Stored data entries

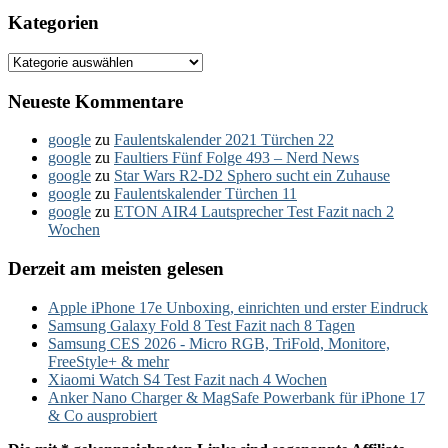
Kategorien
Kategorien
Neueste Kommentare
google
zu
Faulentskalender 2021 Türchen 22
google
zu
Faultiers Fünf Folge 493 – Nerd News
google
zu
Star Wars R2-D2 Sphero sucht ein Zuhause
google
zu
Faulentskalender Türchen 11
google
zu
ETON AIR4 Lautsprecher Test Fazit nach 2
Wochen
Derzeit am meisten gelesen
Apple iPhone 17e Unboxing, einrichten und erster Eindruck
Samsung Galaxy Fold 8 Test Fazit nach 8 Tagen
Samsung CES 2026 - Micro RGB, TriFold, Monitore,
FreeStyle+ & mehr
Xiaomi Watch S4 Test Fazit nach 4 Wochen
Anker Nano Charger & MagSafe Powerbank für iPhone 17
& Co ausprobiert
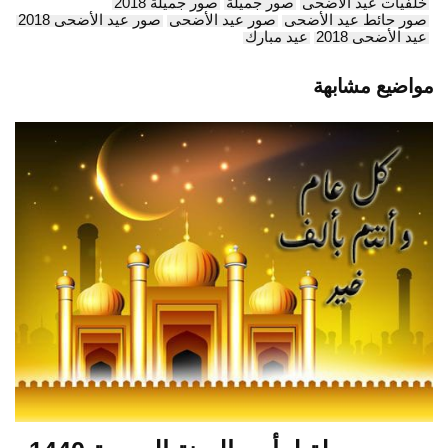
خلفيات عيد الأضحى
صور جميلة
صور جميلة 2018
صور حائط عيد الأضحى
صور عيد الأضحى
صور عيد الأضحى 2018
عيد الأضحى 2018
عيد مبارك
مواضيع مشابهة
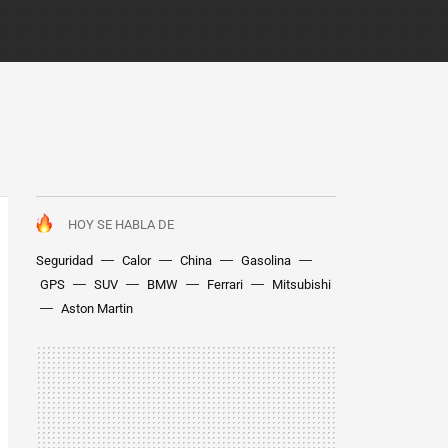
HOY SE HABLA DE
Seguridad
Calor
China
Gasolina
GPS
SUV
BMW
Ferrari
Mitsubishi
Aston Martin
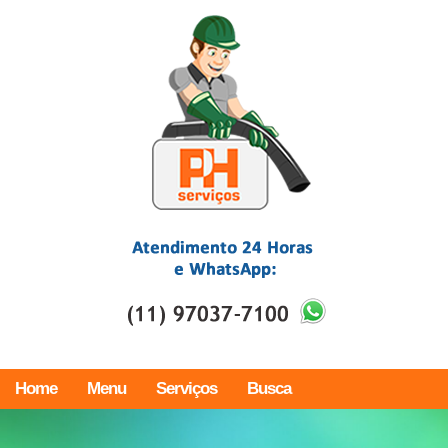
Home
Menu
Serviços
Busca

---

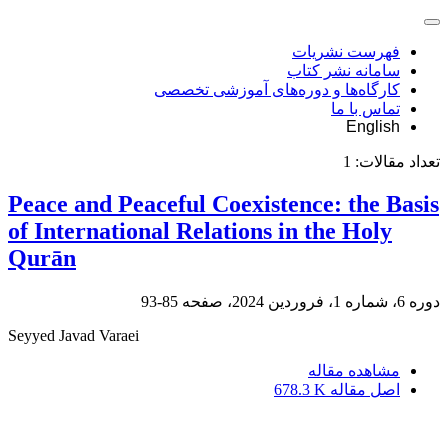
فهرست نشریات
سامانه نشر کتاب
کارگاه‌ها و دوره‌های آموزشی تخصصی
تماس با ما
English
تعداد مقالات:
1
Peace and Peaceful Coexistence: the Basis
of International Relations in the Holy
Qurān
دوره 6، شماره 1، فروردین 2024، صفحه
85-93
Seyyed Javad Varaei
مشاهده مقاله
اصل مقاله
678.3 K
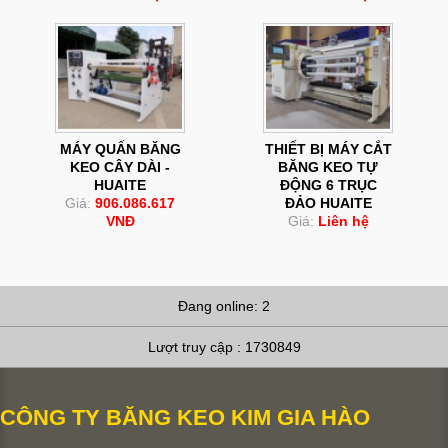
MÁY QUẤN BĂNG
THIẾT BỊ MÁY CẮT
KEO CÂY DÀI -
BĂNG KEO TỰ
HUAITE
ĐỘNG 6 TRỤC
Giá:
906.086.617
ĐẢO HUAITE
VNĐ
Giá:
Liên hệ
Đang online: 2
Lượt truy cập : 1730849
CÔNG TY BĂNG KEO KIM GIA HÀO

**Your objective**
Your reply should hold nothing but the lines above, from the one containing "دوره 6، شماره 1، فروردین 2024، صفحه" to the one containing "CÔNG TY BĂNG KEO KIM GIA HÀO", reproduced exactly minus the pictures.

**Answer to this problem**
دوره 6، شماره 1، فروردین 2024، صفحه
85-93
Seyyed Javad Varaei
مشاهده مقاله
اصل مقاله
678.3 K
MÁY QUẤN BĂNG
THIẾT BỊ MÁY CẮT
KEO CÂY DÀI -
BĂNG KEO TỰ
HUAITE
ĐỘNG 6 TRỤC
Giá:
906.086.617
ĐẢO HUAITE
VNĐ
Giá:
Liên hệ
Đang online: 2
Lượt truy cập : 1730849
CÔNG TY BĂNG KEO KIM GIA HÀO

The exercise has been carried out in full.